Amena Ashkar, the granddaughter and great granddaughter of other Nakba survivors, who has known no other home than refugee camps. Amena is here with Mariam, now 86 years old and respectfully known as Umm Akram (mother of Akram), has spent the last 68 years in crowded, makeshift refugee camps in Lebanon. She has raised three generations in the same camps, all waiting to return to their home in Palestine. She has lived through five Israeli invasions of Lebanon, as well as the 1976 Tel al-Zaatar camp massacre that killed more than 2000 of the refugees there.
On May 14, 1948, as Zionist leader David Ben Gurion was proclaiming a Jewish state in Palestine, his heavily armed troops seized the ancient Palestinian Arab town of al-Zeeb and drove out most of the inhabitants. 18-year-old Mariam Fathallah was one of them. She and her young husband Mohammed Atayah and their families were forced to flee to Lebanon, along with most of the town. By the end of the year, the 4,000 year old community had been leveled to the ground. More than half the Arab Palestinians in Palestine were killed or expelled and more than half of the cities, towns and villages of Palestine were made to disappear, a crime that Palestinians call al-Nakba (the Catastrophe).

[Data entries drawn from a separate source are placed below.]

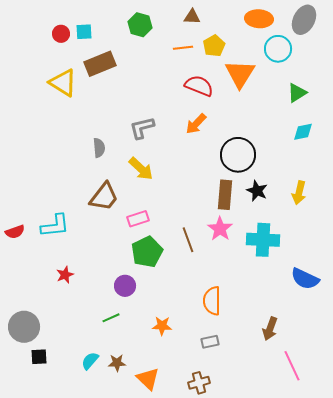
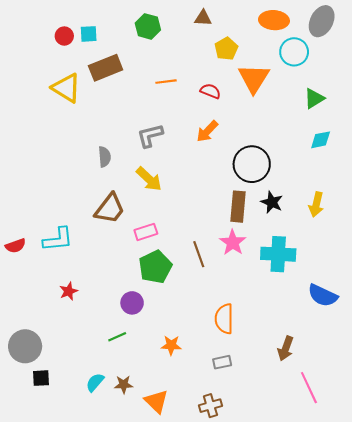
orange line: (183, 48) -> (166, 82), moved
red semicircle: (199, 86) -> (210, 91), size x0.7

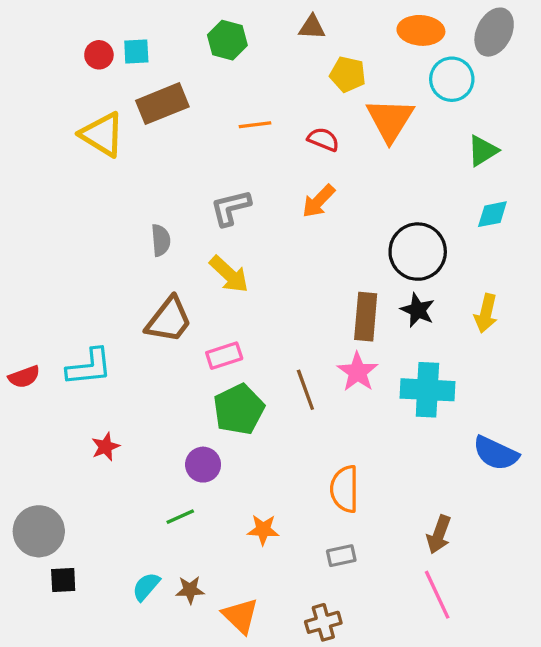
yellow pentagon: (226, 49) -> (348, 74), turned -30
black circle: (252, 164) -> (418, 252), moved
pink line: (309, 388) -> (437, 595), moved

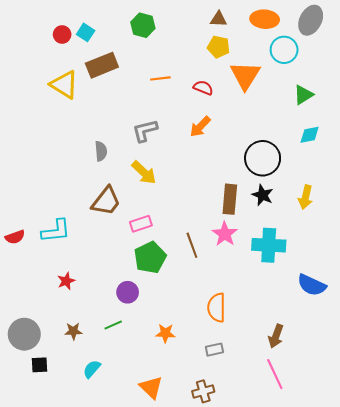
brown triangle: (312, 27) -> (219, 19), moved
cyan square: (136, 52) -> (86, 32), turned 36
brown star: (190, 590) -> (73, 331), moved

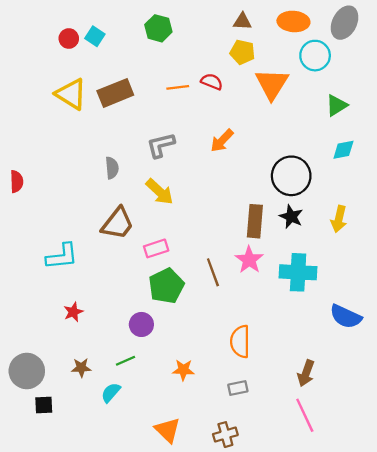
brown rectangle: (102, 65) -> (115, 93), moved
red semicircle: (203, 88) -> (212, 82), moved
red semicircle: (15, 237) -> (17, 181), moved, turned -72
cyan semicircle: (92, 369) -> (111, 393), moved

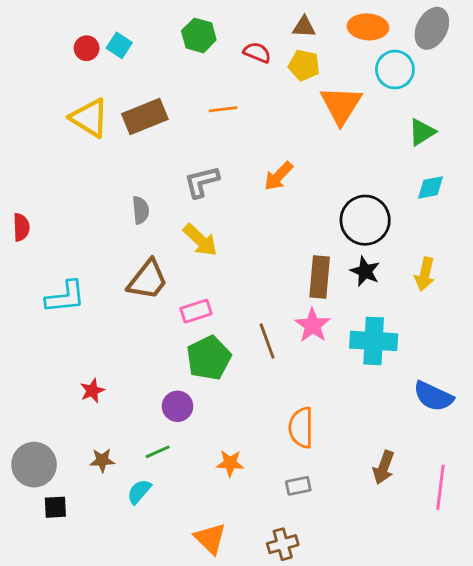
red semicircle: (212, 82) -> (257, 52), moved
cyan L-shape: (62, 256) -> (65, 297), moved
pink line: (305, 415) -> (440, 487), moved, turned 32

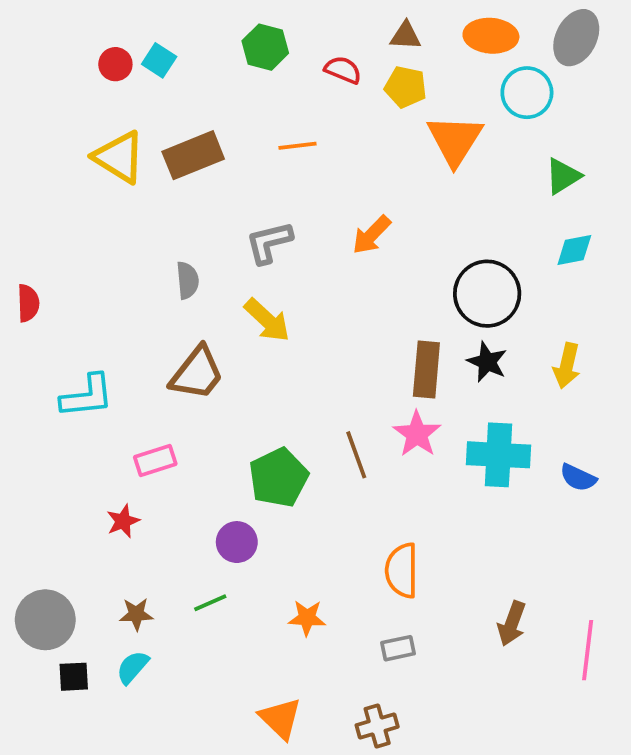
pink rectangle: (196, 311) -> (155, 461), moved
blue semicircle: (433, 396) -> (578, 478), moved, size x0.7
cyan semicircle: (139, 492) -> (133, 667), moved

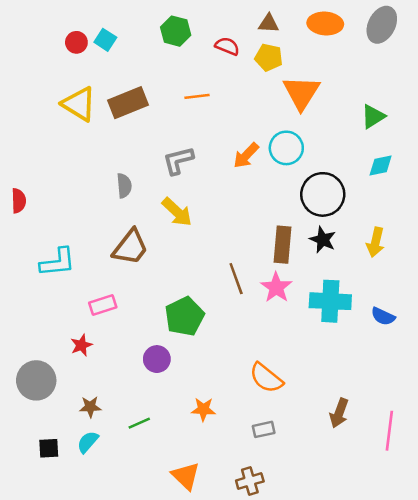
cyan circle: (527, 93) -> (286, 148), moved
brown line: (356, 455) -> (236, 279), moved
orange semicircle: (402, 570) -> (266, 378), turned -51
green line: (210, 603) -> (139, 423), moved
gray circle: (45, 620) -> (36, 380), moved

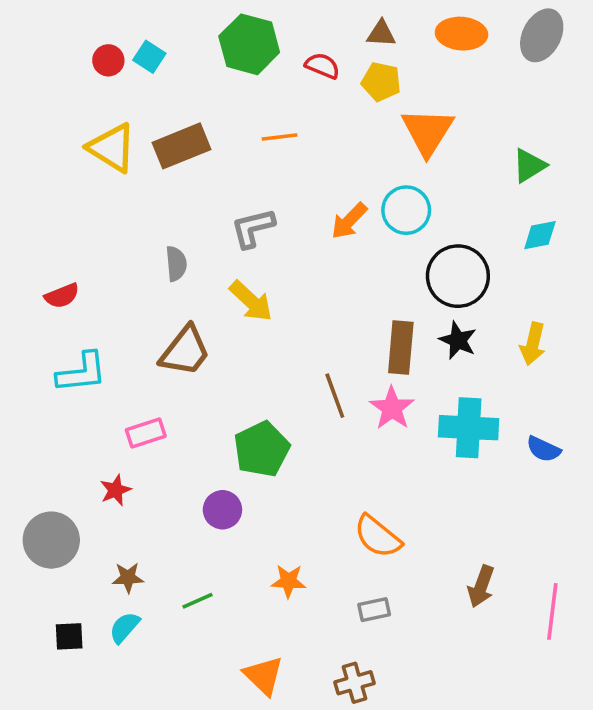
green hexagon: (176, 31) -> (249, 44), size x1.4
red semicircle: (19, 201) -> (62, 296), moved, turned 70

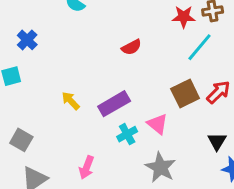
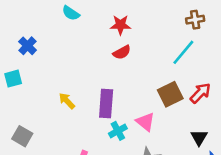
red star: (184, 17) -> (120, 25), moved
purple rectangle: (114, 104) -> (106, 103), turned -56

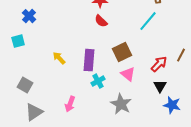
red semicircle: (122, 52) -> (101, 21), turned 72
red arrow: (200, 93) -> (159, 64), moved
brown square: (170, 94) -> (122, 52), moved
pink triangle: (145, 122) -> (128, 74), moved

Amena and Umm Akram have a different message from other Palestinians. They are among six million Palestinians not living in Palestine – more than those who are. They are citizens of no government at all, not even the Palestinian Authority. They are not living under Israeli occupation. Israel does not allow them to visit their homes, much less live there. Amena has never met an Israeli, and Umm Akram not since 1948. As exiles, they have a different perspective from Palestinians in Jerusalem, the West Bank, Gaza and the part of Palestine that became Israel.